While more traditional attack vectors focus on exploiting known vulnerabilities in the wild, recent supply chain attacks are starkly different. Attackers are no longer waiting for public disclosure of vulnerabilities, they are creating the vulnerabilities themselves. Bad actors are aggressively implanting malicious code directly into open source projects with the aim of infiltration and extraction of sensitive data like PII, or credentials that might enable further lateral intrusion.

The trend toward supply chain vulnerability injection is being referred to as “next generation” because of this key difference. In just the past year or so there have been a number of prominent examples: SolarWinds Orion, Codecov, Microsoft’s WinGet and Kaseya. Another widely known instance is the Linux Hypocrite Commits (2020) that targeted the Linux Kernel. The E.U. (ENISA) has estimated that up to 66% of all cybersecurity attacks focus on the supply chain, and they’re increasing at an alarming rate— observed to be over 400% in the past year— that’s a big concern in the CI/CD world.

These attacks are making waves globally and many private sector enterprises are bolstering their security as a result. The United Nations has released new cybersecurity guidelines for states, the culmination of a two-year effort, recommending steps to ensure the integrity of supply chains. Also in the public sector, frameworks and guidelines are being developed or improved to help guide the strengthening of software supply chains (C-SCRM & SSDF in the U.S., The Supply Chain Security Training Act in the U.K., Understanding the increase in Supply Chain Security Attacks by ENISA in the E.U.).

Threats and attack vectors are constantly evolving and, therefore, so should the requirements and mitigation measures of the systems we build. Finally, we’ve found it important to make the requirements that we set measurable, to help pragmatically steer development towards the needs it seeks to address.

Motivation

Last year, we kicked off a new project to re-design and build the CI platform used by developers at Mercari. This new system is aimed at offering enhanced protection against novel threats, such as next-gen attacks like Codecov.

In addition to concerns over new threats, there were several specific areas in which we hoped to introduce improvements.

Limit Modification of CI

We aimed to avoid the threat of bad actors modifying CI workflows on their branch and injecting custom changes. To counter this, we sought to separate CI configuration or put more restrictions on its modification.

CI job code injection attack
Example of an attack that modifies CI.

Improved Secret Management

We hoped to improve the way credentials are used in CI. For example:

  • Control of secrets based on environment
  • Require review before jobs have access to secrets
  • Automatic secret rotation

Improved Security Controls

We also planned to introduce greater security controls. Some key areas for improvement were:

  • Network restrictions
  • Better security monitoring capability
  • Better audit logging capability
Next-gen supply chain attack
Lack of egress restrictions: Example of a next-gen supply chain attack that extracts data.

Vision

Overall, our goal was to provide a solution that offers better protection to known threats and is flexible enough to be adapted for future unknowns. Security needed to be a key pillar of our design. As mentioned in the introduction, it was important for us to define measurable requirements from the beginning. The Platform CI/CD and Security teams have been working in close collaboration throughout this project.
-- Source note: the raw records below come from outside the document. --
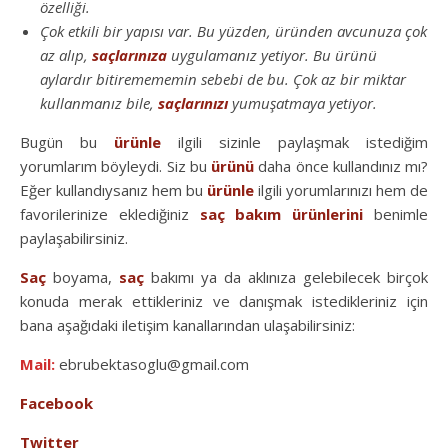
özelliği.
Çok etkili bir yapısı var. Bu yüzden, üründen avcunuza çok
az alıp,
saçlarınıza
uygulamanız yetiyor. Bu ürünü
aylardır bitiremememin sebebi de bu. Çok az bir miktar
kullanmanız bile,
saçlarınızı
yumuşatmaya yetiyor.
Bugün bu
ürünle
ilgili sizinle paylaşmak istediğim
yorumlarım böyleydi. Siz bu
ürünü
daha önce kullandınız mı?
Eğer kullandıysanız hem bu
ürünle
ilgili yorumlarınızı hem de
favorilerinize eklediğiniz
saç
bakım
ürünlerini
benimle
paylaşabilirsiniz.
Saç
boyama,
saç
bakımı ya da aklınıza gelebilecek birçok
konuda merak ettikleriniz ve danışmak istedikleriniz için
bana aşağıdaki iletişim kanallarından ulaşabilirsiniz:
Mail:
ebrubektasoglu@gmail.com
Facebook
Twitter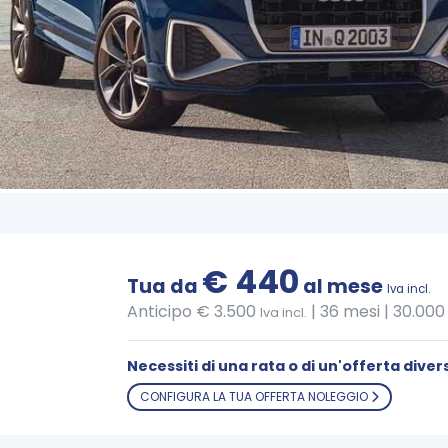
€ 440
Tua da
al mese
Iva incl.
Anticipo € 3.500
|
36 mesi | 30.00
Iva incl.
Necessiti di una rata o di un'offerta diver
CONFIGURA LA TUA OFFERTA NOLEGGIO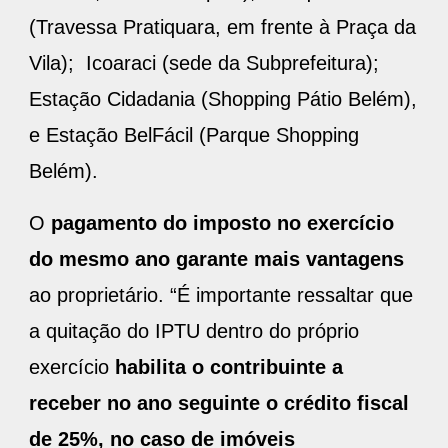
(Travessa Pratiquara, em frente à Praça da
Vila); Icoaraci (sede da Subprefeitura);
Estação Cidadania (Shopping Pátio Belém),
e Estação BelFácil (Parque Shopping
Belém).
O
pagamento do imposto no exercício
do mesmo ano garante mais vantagens
ao proprietário. “É importante ressaltar que
a quitação do IPTU dentro do próprio
exercício
habilita o contribuinte a
receber no ano seguinte o crédito fiscal
de 25%, no caso de imóveis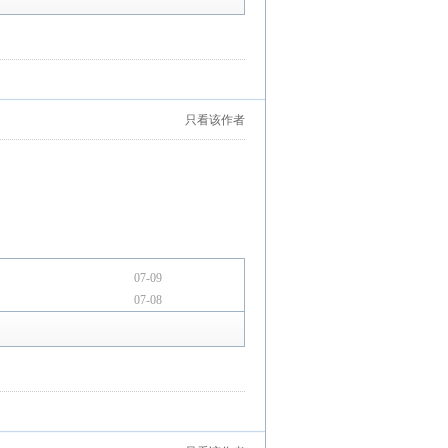
只看该作者
07-09
07-08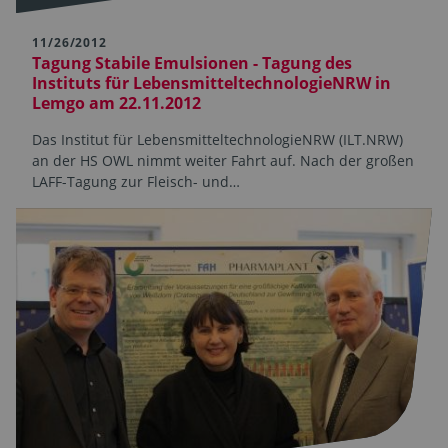
11/26/2012
Tagung Stabile Emulsionen - Tagung des
Instituts für LebensmitteltechnologieNRW in
Lemgo am 22.11.2012
Das Institut für LebensmitteltechnologieNRW (ILT.NRW)
an der HS OWL nimmt weiter Fahrt auf. Nach der großen
LAFF-Tagung zur Fleisch- und…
Although we intended not to make compromises in security, the system had to be highly usable for developers. In effort to achieve this, the Platform Developer Experience (DX) team worked throughout the design phase to assess the developer impact of our plans.

A key aspect of our design was to deliver the system to developers via a higher-level abstraction. This way, the underlying architecture and components would not be exposed and could be more easily open to future change. This is done by using a terraform module called microservice-starter-kit, provided by our Platform DX team.

Threat Modeling

Given the security centric motivation for this project, in order to develop a more comprehensive set of requirements, we began with examining common CI/CD pipeline attack scenarios. Again, a joint effort in conjunction with Mercari’s Security team.

The MITRE ATT&CK framework was used as a starting point for research. From there, a threat model specific to CI/CD pipelines was developed. The model was shared in October 2021 at the Code Blue security conference in Tokyo (slides). It is available for public use on GitHub at rung/threat-matrix-cicd. Please feel welcome to try it out.

After we had assessed what the threats were, we planned mitigation strategies for each threat. We also noted any limitations our mitigation strategies had.

Design feedback loop
We followed a feedback loop to aid this process and ensure the end-product had received ample critical review.

Requirements

Based on the threat modeling, we created a set of user and security/compliance requirements. Afterwards, we transformed these into actionable user stories. These requirements were reviewed again and then transitioned into our design doc.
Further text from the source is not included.